CF: There’s a similarity in the behaviors of men and women who suffer from this disorder?

AG: They not only are very self involved, very concerned … with how they affect other people, …they also periodically misbehave. They misbehave sexually, they misbehave financially, they misbehave by lying, by stealing, by shopping…. My patient who did periodic shopping would spend incredible amounts of money, go deep into debt, and said she’d be pulled into a Gucci or a Prada store and would go into something like a dissociated state … and find herself buying, buying, buying;  afterwards feel, `What in the world happened to me?’

CF: Could the shopping lady or, say,  Dominique Strauss-Kahn, claim an insanity defense?  [The shopper was eventually caught shoplifting and, more seriously, stealing from her employer to finance her addiction.]

AG: Probably not, because for the most part the majority of their psychology is realistic. It’s the split off part that is crazy. With the shopping lady, and I mention her because she was in the newspaper and I treated her, we were able to get the judge to say you need treatment and she was successfully treated. …The point is for the most part she is absolutely disdainful and hateful for her behavior.  Yet when it happened it overwhelm[ed] her.

CF: Do women generally hide this shopping mania from their husbands?

AG: The sick person is very involved with what we call disavowal or denial, saying it’s not me, Jekyll and Hyde; Jekyll said that is not me. That is a foreign person. There’s also usually a great deal of denial on the partner’s part. They say …. `Who’s running up these credit cards?’ But they practice a great deal of denial as well … I remember the husband of my shopping lady would say to her, `Listen honey, before you shop, call me,’ and she’d turn to him and say, `But if I call you I won’t shop.’

CF: [When we discussed Dominique Strauss-Kahn, after stipulating, “I don’t know him; I’m not analyzing him,” Goldberg told me that the man who stands accused of sexually assaulting a maid in a New York hotel was likely feeling at a pinnacle of success in his life; often mentioned as the next president of France: “He gets very … narcissistically involved with his importance and specialness.” Goldberg added that people who act out usually do so “at points of success.”]  Was that true for you shopaholic patient?
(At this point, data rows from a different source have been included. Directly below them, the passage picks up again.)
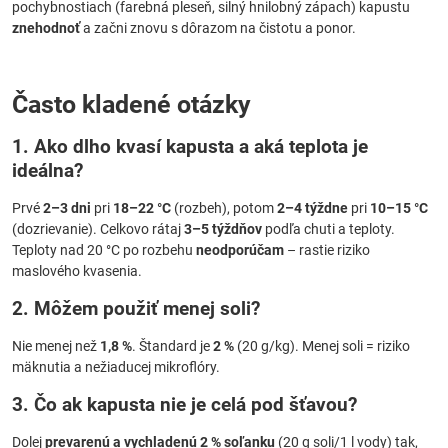
pochybnostiach (farebná pleseň, silný hnilobný zápach) kapustu
znehodnoť
a začni znovu s dôrazom na čistotu a ponor.
Často kladené otázky
1. Ako dlho kvasí kapusta a aká teplota je
ideálna?
Prvé
2–3 dni
pri
18–22 °C
(rozbeh), potom
2–4 týždne
pri
10–15 °C
(dozrievanie). Celkovo rátaj
3–5 týždňov
podľa chuti a teploty.
Teploty nad 20 °C po rozbehu
neodporúčam
– rastie riziko
maslového kvasenia.
2. Môžem použiť menej soli?
Nie menej než
1,8 %
. Štandard je
2 %
(20 g/kg). Menej soli = riziko
mäknutia a nežiaducej mikroflóry.
3. Čo ak kapusta nie je celá pod šťavou?
Dolej
prevarenú a vychladenú 2 % soľanku
(20 g soli/1 l vody) tak,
AG: The shopping lady would go out and spend $100,000 after she was promoted.

CF: There are men who also shop?

AG: This university professor who used to steal books. He’d go in to the bookstore with this big raincoat—before they had these warning things on the books—steal books, take them home, put them in the closet, never read them. Shopping people are very interesting. …. [They] range from people who shop, bring it home,  and wear it; people who shop, hang it up in the closet, take it out and look at it and never wear it; people who shop, put it in the closet and never look at it; and … people who shop and never take it out of the bag, just bring it home and pile it in a corner.

You’d say this is crazy and they would admit it; it’s crazy behavior…..The shopping lady was mainly a very high functioning executive. The university professor was mainly a professor; it’s these periodic behavior disorders that erupt that they included themselves in hating and wishing it was not the case.

CF: What’s the status of the shopping lady today?

AG: She’s fine, she’s cured, she’s working, she’s happy, she doesn’t shop…. As she got better, she would go through the closet and say,  `Oh, my God, I have three of those white blouses.’